Quand on dit qu'une région est autonome, ça veut dire que cette autonomie, elle est politique - de ce point de vue là nous le sommes déjà, dans une certaine mesure -, mais elle est aussi juridique, législative. C'est à dire qu'une région autonome, pour le résumer en une seule phrase, c'est une région qui a le droit, le pouvoir, d'adopter ses propres lois dans un certain domaine, ce que le président du conseil exécutif qualifie d'autonomie de plein droit et de plein exercice, par exemple.

D'un point de vue strictement de droit constitutionnel, la Polynésie française n'est pas autonome dans le sens où je l'entends. Elle est censée être la collectivité française, en l'occurrence d'Outre-mer, qui a l'autonomie la plus poussée, qui peut adopter des lois, qui juridiquement n'en sont pas, mais sont plutôt des actes administratifs. 

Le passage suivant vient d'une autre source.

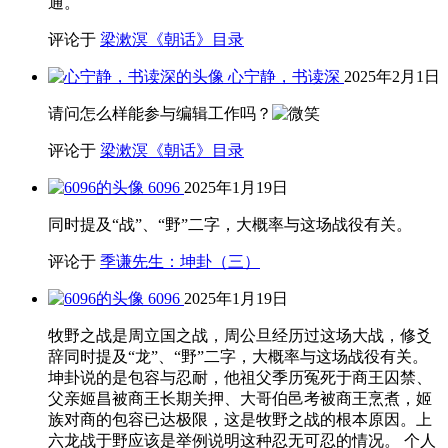
通。
评论于
梁漱溟《朝话》目录
心宁静，书读深
2025年2月1日
请问怎么样能参与编辑工作吗？
评论于
梁漱溟《朝话》目录
6096
2025年1月19日
同时提及“战”、“野”二字，大概率与这场战役有关。
评论于
季谦先生：坤卦（三）
6096
2025年1月19日
牧野之战是周立国之战，周公旦经历过这场大战，修爻
辞同时提及“龙”、“野”二字，大概率与这场战役有关。
坤卦说的是包容与忍耐，他祖父季历冤死于商王囚禁、
父亲姬昌被商王长期关押、大哥伯邑考被商王烹煮，姬
族对商的包容已达极限，这是牧野之战的根本原因。上
六龙战于野应该是举例说明这种忍无可忍的情况。 个人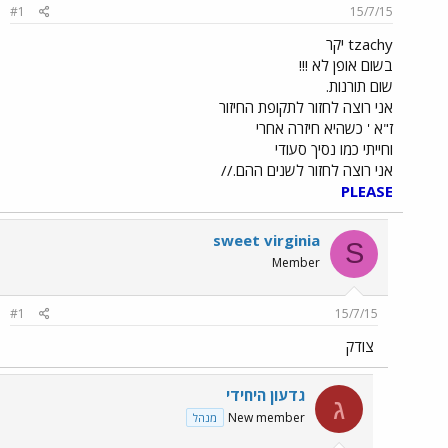
#1
15/7/15
tzachy יקר
בשום אופן לא !!!
שום תורנות.
אני רוצה לחזור לתקופת החיזור
ז"א ' כשהיא חיזרה אחרי
וחייתי כמו נסיך סעודי
אני רוצה לחזור לשנים ההם.//
PLEASE
sweet virginia
S
Member
#1
15/7/15
צודק
גדעון היחידי
ג
New member
מנהל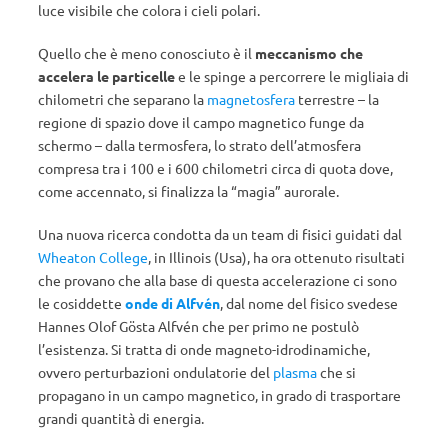
luce visibile che colora i cieli polari.
Quello che è meno conosciuto è il
meccanismo che
accelera le particelle
e le spinge a percorrere le migliaia di
chilometri che separano la
magnetosfera
terrestre – la
regione di spazio dove il campo magnetico funge da
schermo – dalla termosfera, lo strato dell’atmosfera
compresa tra i 100 e i 600 chilometri circa di quota dove,
come accennato, si finalizza la “magia” aurorale.
Una nuova ricerca condotta da un team di fisici guidati dal
Wheaton College
, in Illinois (Usa), ha ora ottenuto risultati
che provano che alla base di questa accelerazione ci sono
le cosiddette
onde di Alfvén
, dal nome del fisico svedese
Hannes Olof Gösta Alfvén che per primo ne postulò
l’esistenza. Si tratta di onde magneto-idrodinamiche,
ovvero perturbazioni ondulatorie del
plasma
che si
propagano in un campo magnetico, in grado di trasportare
grandi quantità di energia.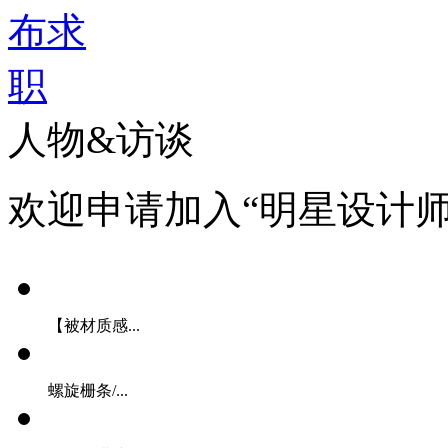
人物&访谈
欢迎申请加入“明星设计师
【被材质感...
螺旋栅条/...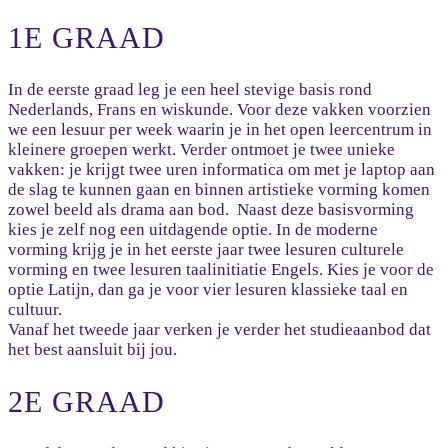
1E GRAAD
In de eerste graad leg je een heel stevige basis rond
Nederlands, Frans en wiskunde. Voor deze vakken voorzien
we een lesuur per week waarin je in het open leercentrum in
kleinere groepen werkt. Verder ontmoet je twee unieke
vakken: je krijgt twee uren informatica om met je laptop aan
de slag te kunnen gaan en binnen artistieke vorming komen
zowel beeld als drama aan bod. Naast deze basisvorming
kies je zelf nog een uitdagende optie. In de moderne
vorming krijg je in het eerste jaar twee lesuren culturele
vorming en twee lesuren taalinitiatie Engels. Kies je voor de
optie Latijn, dan ga je voor vier lesuren klassieke taal en
cultuur.
Vanaf het tweede jaar verken je verder het studieaanbod dat
het best aansluit bij jou.
2E GRAAD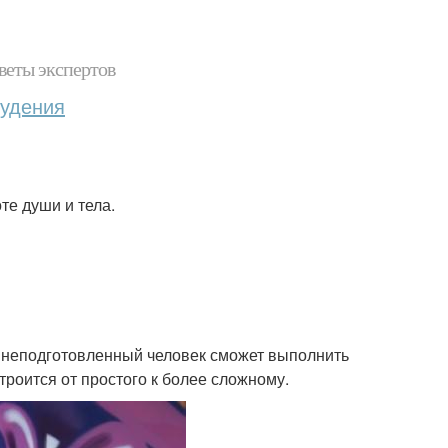
веты экспертов
худения
те души и тела.
е неподготовленный человек сможет выполнить
троится от простого к более сложному.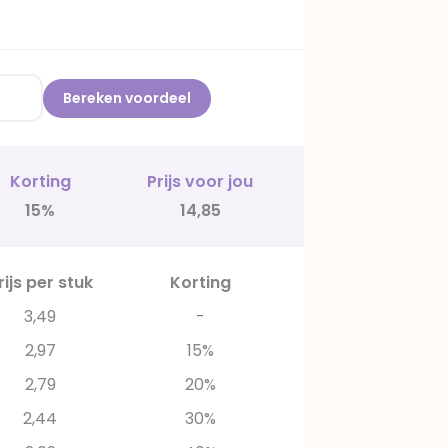
Bereken voordeel
Korting
Prijs voor jou
15%
14,85
rijs per stuk
Korting
3,49
-
2,97
15%
2,79
20%
2,44
30%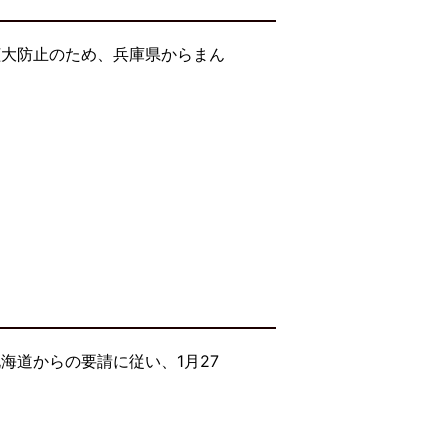
拡大防止のため、兵庫県からまん
海道からの要請に従い、1月27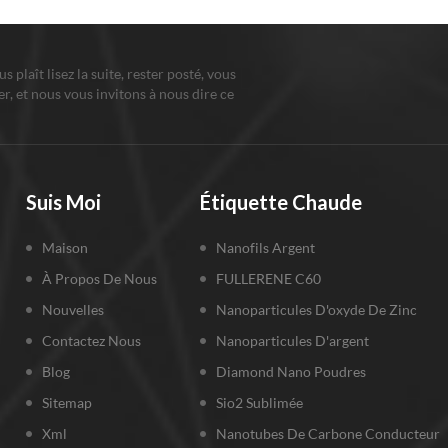
ous plaît lisez la suite, rester posté, vous
r, et nous vous invitons à nous dire ce
us pensez.
Suis Moi
Étiquette Chaude
Maison
Nanofils Argent
À Propos De Nous
FULLERENE C60
Nouvelles
Nanoparticules D'oxyde De Zinc
Contactez Nous
Nanoparticules D'argent
Blog
Diamond Nano Poudres
Sitemap
Sio2 Sublimée
Xml
Nanotubes De Carbone Conducteur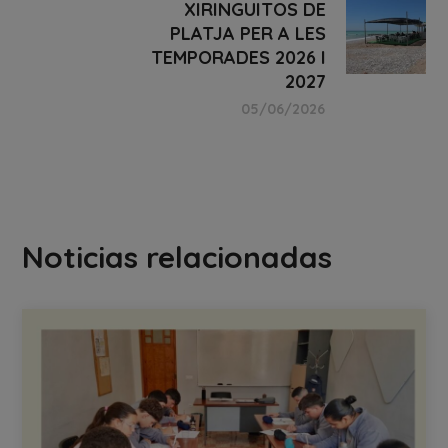
XIRINGUITOS DE
PLATJA PER A LES
TEMPORADES 2026 I
2027
05/06/2026
Noticias relacionadas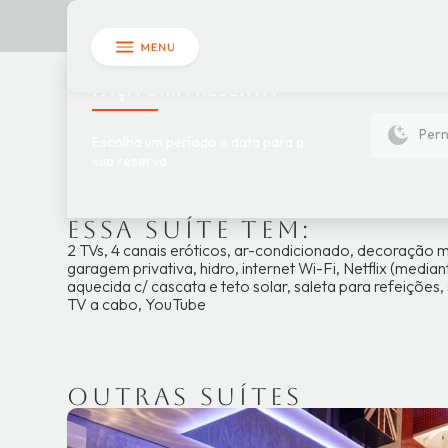
S
FAÇA UMA RESERVA
Pern
Escolha um período e data para a
sua reserva
Essa suíte tem:
2 TVs, 4 canais eróticos, ar-condicionado, decoração m
garagem privativa, hidro, internet Wi-Fi, Netflix (media
aquecida c/ cascata e teto solar, saleta para refeições,
TV a cabo, YouTube
Outras suítes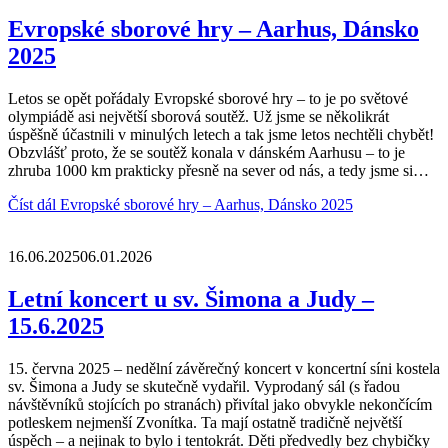
Evropské sborové hry – Aarhus, Dánsko
2025
Letos se opět pořádaly Evropské sborové hry – to je po světové
olympiádě asi největší sborová soutěž. Už jsme se několikrát
úspěšně účastnili v minulých letech a tak jsme letos nechtěli chybět!
Obzvlášť proto, že se soutěž konala v dánském Aarhusu – to je
zhruba 1000 km prakticky přesně na sever od nás, a tedy jsme si…
Číst dál
Evropské sborové hry – Aarhus, Dánsko 2025
16.06.2025
06.01.2026
Letní koncert u sv. Šimona a Judy –
15.6.2025
15. června 2025 – nedělní závěrečný koncert v koncertní síni kostela
sv. Šimona a Judy se skutečně vydařil. Vyprodaný sál (s řadou
návštěvníků stojících po stranách) přivítal jako obvykle nekončícím
potleskem nejmenší Zvonítka. Ta mají ostatně tradičně největší
úspěch – a nejinak to bylo i tentokrát. Děti předvedly bez chybičky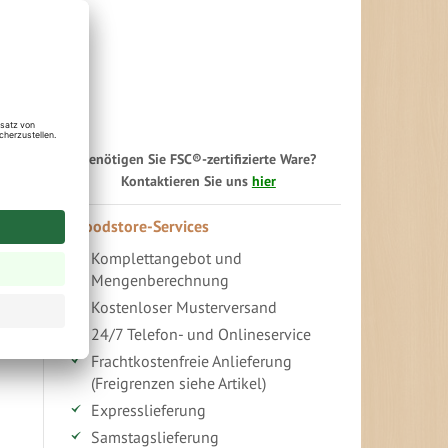
Benötigen Sie FSC®-zertifizierte Ware?
Kontaktieren Sie uns
hier
Woodstore-Services
Komplettangebot und
Mengenberechnung
Kostenloser Musterversand
24/7 Telefon- und Onlineservice
Frachtkostenfreie Anlieferung
(Freigrenzen siehe Artikel)
Expresslieferung
Samstagslieferung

En droit, il y a deux manières de désigner les choses : on peut dire que ce qui compte, c'est une autonomie substantielle, c'est à dire dans quel domaine on est compétent ; et après il y a la question organique, quel acte on peut prendre dans ces domaines. Pour moi la Polynésie n'est pas un modèle à suivre, je l'ai écrit dans mon rapport et je ne change pas d'avis. 

Pour moi il faut s'adapter, il y a des négociations en cours et ce sera aux politiques de les mener. Mais quelque part la Polynésie française a des aspects que je pense positifs, dont nous pouvons nous inspirer. Mais pas totalement non plus : ce n'est pas du tout une autonomie telle qu'en bénéficient d'autres îles de méditerranée.

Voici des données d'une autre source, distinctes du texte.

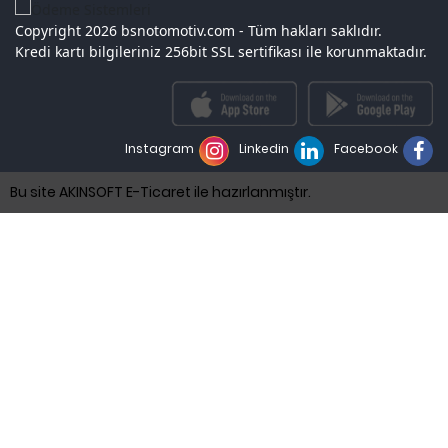
Copyright 2026 bsnotomotiv.com - Tüm hakları saklıdır.
Kredi kartı bilgileriniz 256bit SSL sertifikası ile korunmaktadır.
Instagram
Linkedin
Facebook
Bu site AKINSOFT E-Ticaret ile hazırlanmıştır.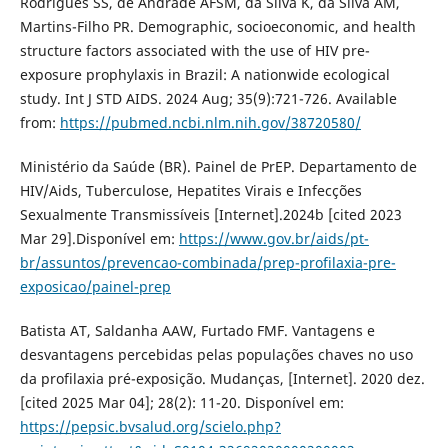
Rodrigues SS, de Andrade AFSM, da Silva K, da Silva ÂM,
Martins-Filho PR. Demographic, socioeconomic, and health
structure factors associated with the use of HIV pre-
exposure prophylaxis in Brazil: A nationwide ecological
study. Int J STD AIDS. 2024 Aug; 35(9):721-726. Available
from:
https://pubmed.ncbi.nlm.nih.gov/38720580/
Ministério da Saúde (BR). Painel de PrEP. Departamento de
HIV/Aids, Tuberculose, Hepatites Virais e Infecções
Sexualmente Transmissíveis [Internet].2024b [cited 2023
Mar 29].Disponível em:
https://www.gov.br/aids/pt-
br/assuntos/prevencao-combinada/prep-profilaxia-pre-
exposicao/painel-prep
Batista AT, Saldanha AAW, Furtado FMF. Vantagens e
desvantagens percebidas pelas populações chaves no uso
da profilaxia pré-exposição. Mudanças, [Internet]. 2020 dez.
[cited 2025 Mar 04]; 28(2): 11-20. Disponível em:
https://pepsic.bvsalud.org/scielo.php?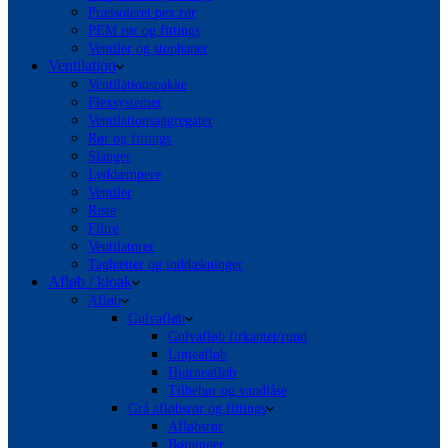
Præisoleret pex rør
PEM rør og fittings
Ventiler og stophaner
Ventilation
Ventilationspakke
Flexsystemer
Ventilationsaggregater
Rør og fittings
Slanger
Lyddæmpere
Ventiler
Riste
Filtre
Ventilatorer
Taghætter og inddækninger
Afløb / kloak
Afløb
Gulvafløb
Gulvafløb firkantet/rund
Linjeafløb
Hjørneafløb
Tilbehør og vandlåse
Grå afløbsrør og fittings
Afløbsrør
Bøjninger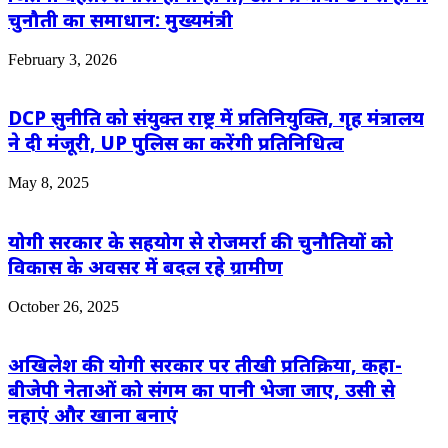
चुनौती का समाधान: मुख्यमंत्री
February 3, 2026
DCP सुनीति को संयुक्त राष्ट्र में प्रतिनियुक्ति, गृह मंत्रालय
ने दी मंजूरी, UP पुलिस का करेंगी प्रतिनिधित्‍व
May 8, 2025
योगी सरकार के सहयोग से रोजमर्रा की चुनौतियों को
विकास के अवसर में बदल रहे ग्रामीण
October 26, 2025
अखिलेश की योगी सरकार पर तीखी प्रतिक्रिया, कहा-
बीजेपी नेताओं को संगम का पानी भेजा जाए, उसी से
नहाएं और खाना बनाएं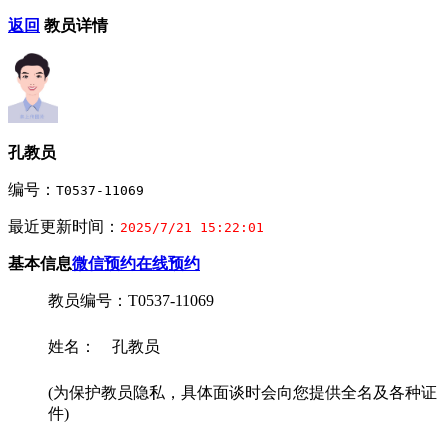
返回
教员详情
孔教员
编号：
T0537-11069
最近更新时间：
2025/7/21 15:22:01
基本信息
微信预约
在线预约
教员编号：T0537-11069
姓名： 孔教员
(为保护教员隐私，具体面谈时会向您提供全名及各种证
件)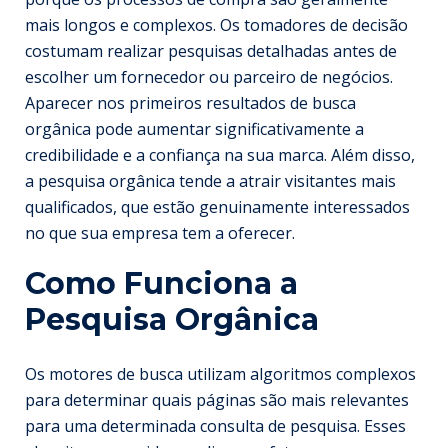
mais longos e complexos. Os tomadores de decisão
costumam realizar pesquisas detalhadas antes de
escolher um fornecedor ou parceiro de negócios.
Aparecer nos primeiros resultados de busca
orgânica pode aumentar significativamente a
credibilidade e a confiança na sua marca. Além disso,
a pesquisa orgânica tende a atrair visitantes mais
qualificados, que estão genuinamente interessados
no que sua empresa tem a oferecer.
Como Funciona a
Pesquisa Orgânica
Os motores de busca utilizam algoritmos complexos
para determinar quais páginas são mais relevantes
para uma determinada consulta de pesquisa. Esses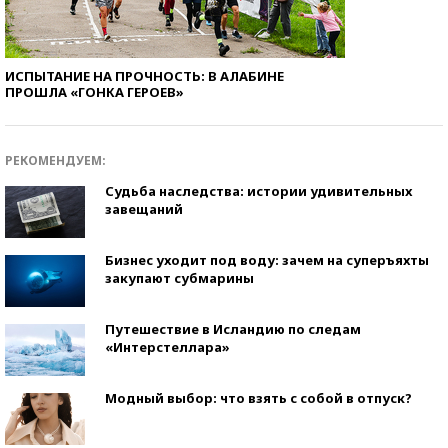
ИСПЫТАНИЕ НА ПРОЧНОСТЬ: В АЛАБИНЕ
ПРОШЛА «ГОНКА ГЕРОЕВ»
РЕКОМЕНДУЕМ:
Судьба наследства: истории удивительных
завещаний
Бизнес уходит под воду: зачем на суперъяхты
закупают субмарины
Путешествие в Исландию по следам
«Интерстеллара»
Модный выбор: что взять с собой в отпуск?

  • Vous préconisez justement un statut tel que celui appliqué dans les îles Baléares ou la Sicile, pourquoi ?

D'abord parce que notre histoire est incomparable avec celle de la Polynésie. On ne peut pas comparer, mettre dans la même catégorie, la Corse et l'Outremer, moi c'est quelque chose que j'ai toujours repoussé.

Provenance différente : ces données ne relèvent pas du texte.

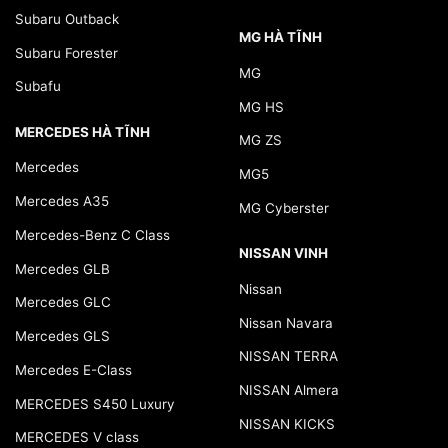
Subaru Outback
MG HÀ TĨNH
Subaru Forester
MG
Subafu
MG HS
MERCEDES HÀ TĨNH
MG ZS
Mercedes
MG5
Mercedes A35
MG Cyberster
Mercedes-Benz C Class
NISSAN VINH
Mercedes GLB
Nissan
Mercedes GLC
Nissan Navara
Mercedes GLS
NISSAN TERRA
Mercedes E-Class
NISSAN Almera
MERCEDES S450 Luxury
NISSAN KICKS
MERCEDES V class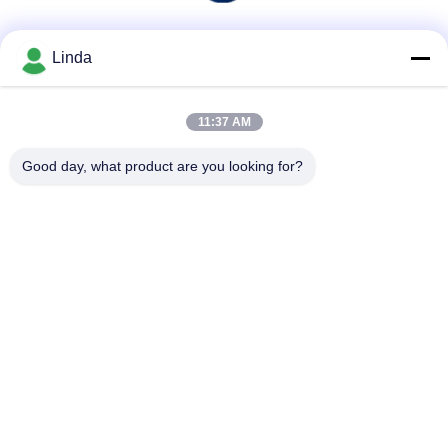
Soziale Medien
Linda
11:37 AM
Schnelle Kontaktaufnahme
Good day, what product are you looking for?
Tel.
86-136-99415698
E-Mail-Adresse
cdaohe88@aliyun.com
Anschrift
4-502, Allee No.8 Yingbin, Jinniu-Bezirk, Chengdu, Sichuan,
China
Datenschutzrichtlinie
|
Sitemap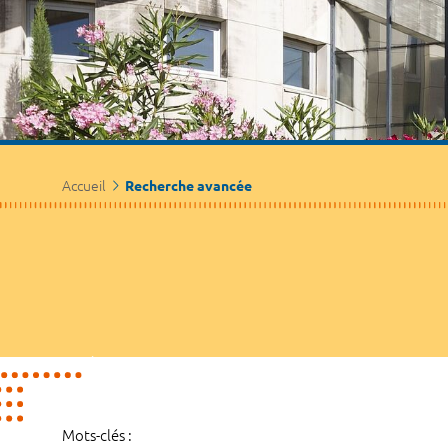
Accueil
Recherche avancée
Mots-clés :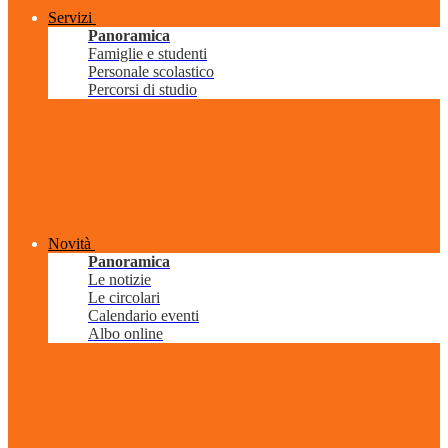
Servizi
Panoramica
Famiglie e studenti
Personale scolastico
Percorsi di studio
Novità
Panoramica
Le notizie
Le circolari
Calendario eventi
Albo online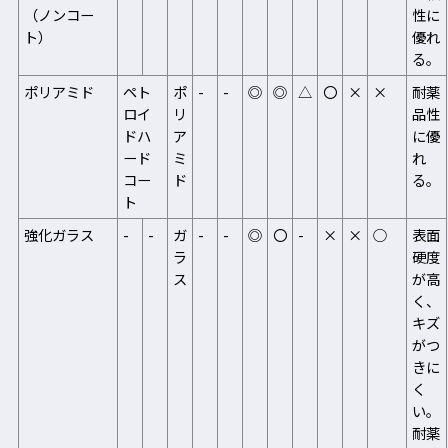
（ノンコー
性に
ト）
優れ
る。
ポリアミド
ペト
ポ
-
-
◎
◎
△
〇
×
×
耐薬
ロイ
リ
品性
ドハ
ア
に優
ード
ミ
れ
コー
ド
る。
ト
強化ガラス
-
-
ガ
-
-
◎
〇
-
×
×
○
表面
ラ
硬度
ス
が高
く、
キズ
がつ
きに
く
い。
耐薬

Ensuite, le modèle des îles autonomes est beaucoup plus pertinent pour une raison qui relève du bon sens : c'est le fait insulaire. 

  • Pourquoi la France montre-t-elle tant de résistance sur ces questions ?

La réponse est clairement culturelle. Cela fait des années que j'essaie d'expliquer que l'obstacle juridique n'existe pas. L'argument que l'on m'oppose le plus souvent, y compris dans mon monde de juriste, c'est "mais la République française est une et indivisible". Déjà, "une", le mot a disparu en 1946, ce n'est pas rien, et indivisibilité ne signifie pas uniformité. Donc l'argument juridique ne tient pas.

Ensuite, l'argument du droit comparé prouve que c'est tout à fait possible. En Italie, en Espagne, pour ne prendre que ces exemples, il est bien dit dans les constitutions que ce sont des monarchies et Républiques indivisibles, pour dire tout de suite après, souvent dans l'article qui suit, que cette indivisibilité reconnaît en son sein les régions autonomes. Donc c'est un argument qui à mon avis est irréfutable.

L'obstacle est donc culturel, et s'explique par le jacobinisme extrêmement fort qui règne encore. Il aurait pu disparaître avec un président de la République plus jeune, avec des idées girondines - le mot est de lui, le "pacte girondin" qu'il a énormément employé lors de sa première campagne -... Des députés plus jeunes, aussi. On était en droit d'attendre qu'ils aient une âme un peu moins centralisatrice. Or, ce n'est pas le cas.

  • En Corse, les opposants aux nationalistes estiment que l'évolution institutionnelle n'a pas la priorité sur d'autres dossiers qu'ils jugent plus urgents, tels que les déchets ou les transports maritimes...

D'un point de vue strictement juridique, je pense que pour voir de loin, il faut voir de haut. Je peux comprendre que pour certaines personnes, les questions institutionnelles, la révision de la constitution ne fait pas partie des réalités du quotidien, quand nous avons de vrais problèmes de gestion des déchets, des transports, ou encore de précarité.

Mais l'évolution institutionnelle permettrait en principe à la collectivité, si elle en fait ce qu'elle doit en faire évidemment, d'avoir des outils plus efficaces pour précisément ensuite gérer au mieux les problèmes du quotidien. Plus une collectivité a des pouvoirs effectifs, et plus sa politique de terrain est efficace.